#### [WORK TO BE COMPLETED]
After locating the line that bears "水虫の感染予防！足を清潔に保つため", restate word for word that line and the rest of the listing to its final line, excluding all pictures.
◆ ◆ ◆ ◆ ◆
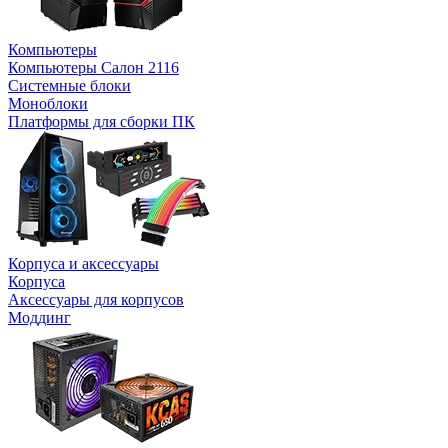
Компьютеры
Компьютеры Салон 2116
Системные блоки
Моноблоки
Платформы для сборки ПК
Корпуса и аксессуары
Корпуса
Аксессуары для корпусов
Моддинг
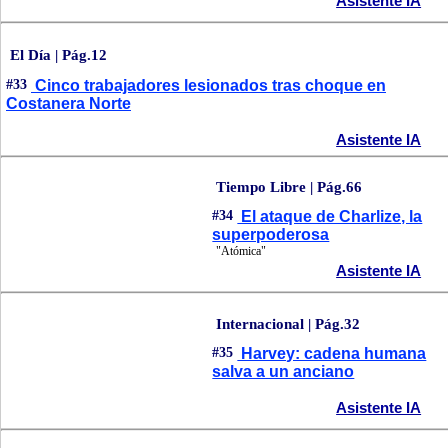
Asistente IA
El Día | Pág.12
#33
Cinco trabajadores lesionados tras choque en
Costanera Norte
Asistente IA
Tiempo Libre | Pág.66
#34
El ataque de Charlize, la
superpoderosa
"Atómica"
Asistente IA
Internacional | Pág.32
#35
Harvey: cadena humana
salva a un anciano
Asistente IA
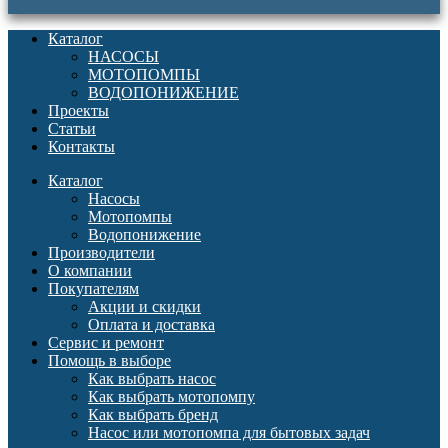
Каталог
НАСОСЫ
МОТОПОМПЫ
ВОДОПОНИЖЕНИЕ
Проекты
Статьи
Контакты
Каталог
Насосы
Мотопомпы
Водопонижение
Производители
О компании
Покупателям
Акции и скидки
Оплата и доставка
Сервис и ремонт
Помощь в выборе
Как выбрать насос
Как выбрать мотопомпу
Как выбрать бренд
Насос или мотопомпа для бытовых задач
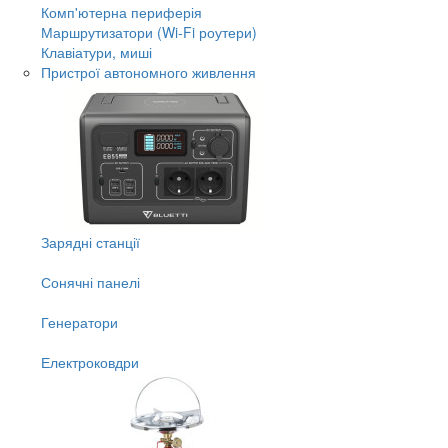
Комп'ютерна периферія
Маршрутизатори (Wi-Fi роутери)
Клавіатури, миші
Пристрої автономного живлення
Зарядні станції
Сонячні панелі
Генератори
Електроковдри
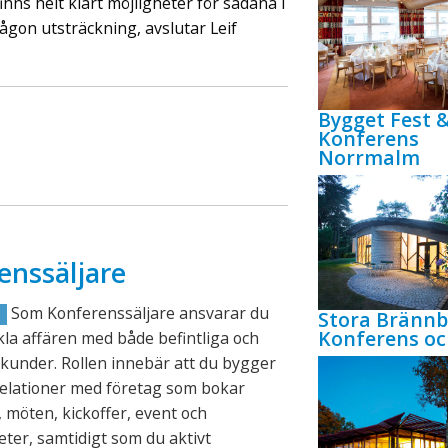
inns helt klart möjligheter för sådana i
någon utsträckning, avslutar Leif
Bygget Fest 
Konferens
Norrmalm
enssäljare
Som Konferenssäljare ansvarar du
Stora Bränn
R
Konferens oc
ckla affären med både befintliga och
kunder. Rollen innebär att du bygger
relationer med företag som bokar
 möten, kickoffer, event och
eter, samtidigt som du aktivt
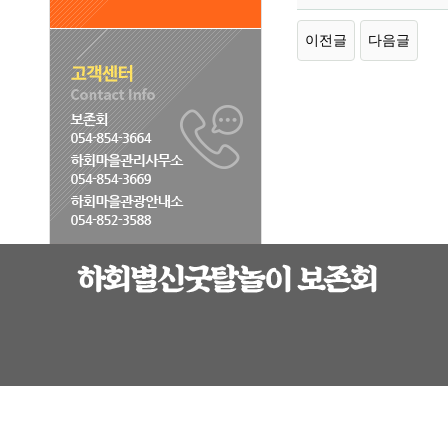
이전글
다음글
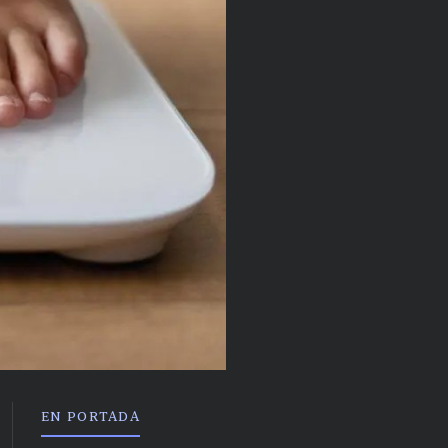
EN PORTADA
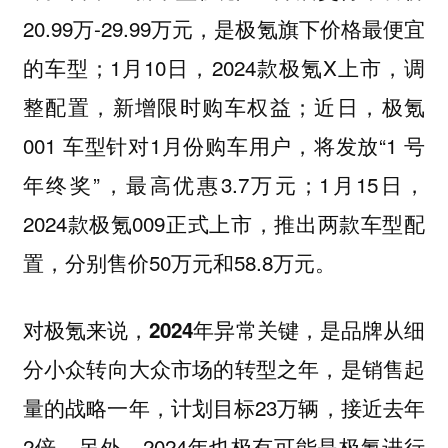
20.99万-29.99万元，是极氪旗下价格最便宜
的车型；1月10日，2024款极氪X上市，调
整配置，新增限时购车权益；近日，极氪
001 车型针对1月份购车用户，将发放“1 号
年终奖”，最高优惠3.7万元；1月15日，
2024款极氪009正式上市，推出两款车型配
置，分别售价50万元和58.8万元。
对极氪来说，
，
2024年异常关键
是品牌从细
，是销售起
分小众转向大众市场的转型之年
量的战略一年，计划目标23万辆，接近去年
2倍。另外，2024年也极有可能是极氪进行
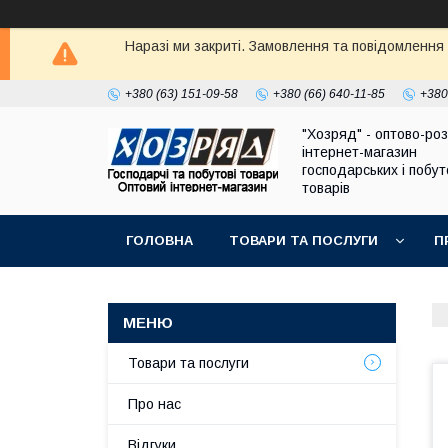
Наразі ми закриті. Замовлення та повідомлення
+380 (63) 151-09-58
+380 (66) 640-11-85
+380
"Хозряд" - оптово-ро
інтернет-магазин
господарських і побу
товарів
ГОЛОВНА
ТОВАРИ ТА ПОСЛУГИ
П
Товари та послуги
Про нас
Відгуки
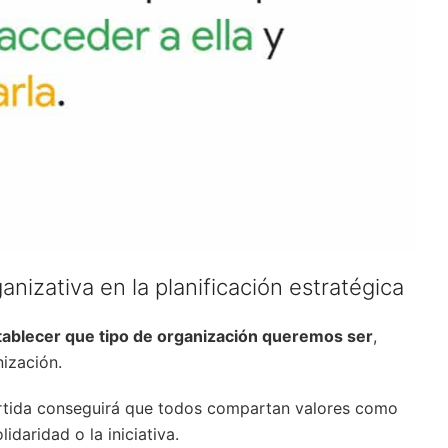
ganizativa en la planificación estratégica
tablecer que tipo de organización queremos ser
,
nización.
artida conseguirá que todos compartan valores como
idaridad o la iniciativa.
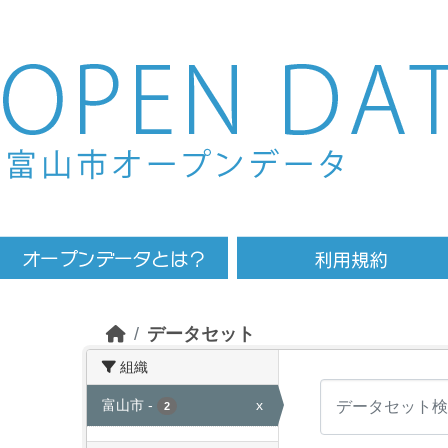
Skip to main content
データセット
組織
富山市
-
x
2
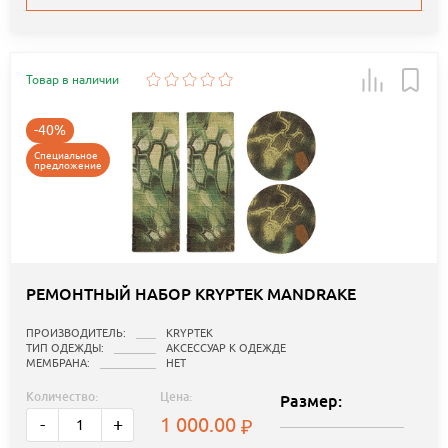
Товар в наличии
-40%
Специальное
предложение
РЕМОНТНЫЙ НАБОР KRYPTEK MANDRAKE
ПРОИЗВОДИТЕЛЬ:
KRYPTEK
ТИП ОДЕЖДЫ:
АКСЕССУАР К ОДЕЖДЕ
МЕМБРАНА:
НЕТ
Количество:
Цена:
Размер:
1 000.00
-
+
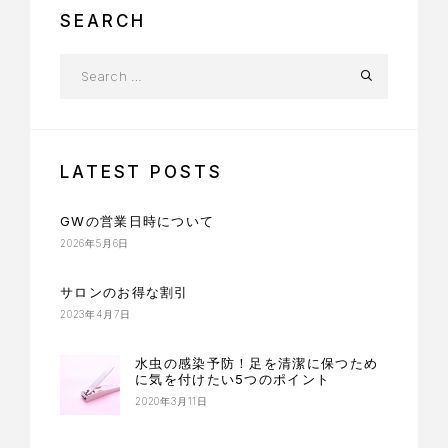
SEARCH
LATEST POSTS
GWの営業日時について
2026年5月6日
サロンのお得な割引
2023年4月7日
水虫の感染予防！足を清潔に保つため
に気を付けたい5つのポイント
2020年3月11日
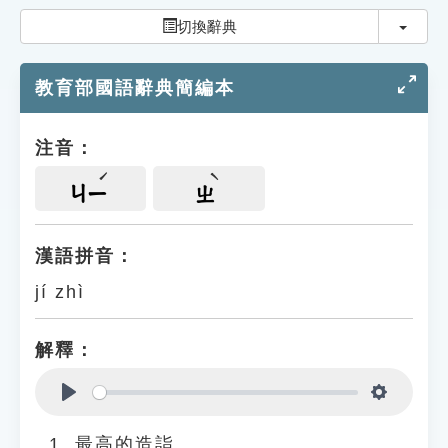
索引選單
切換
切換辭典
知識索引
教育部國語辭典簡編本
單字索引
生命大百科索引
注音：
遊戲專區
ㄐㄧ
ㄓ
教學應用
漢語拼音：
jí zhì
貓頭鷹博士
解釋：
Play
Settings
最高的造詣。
◆ ◆ ◆ ◆ ◆
#### [ANSWER TO THIS PROBLEM]
水虫の感染予防！足を清潔に保つため
に気を付けたい5つのポイント
2020年3月11日
索引選單
切換
切換辭典
知識索引
教育部國語辭典簡編本
單字索引
生命大百科索引
注音：
遊戲專區
ㄐㄧ
ㄓ
教學應用
漢語拼音：
jí zhì
貓頭鷹博士
解釋：
Play
Settings
最高的造詣。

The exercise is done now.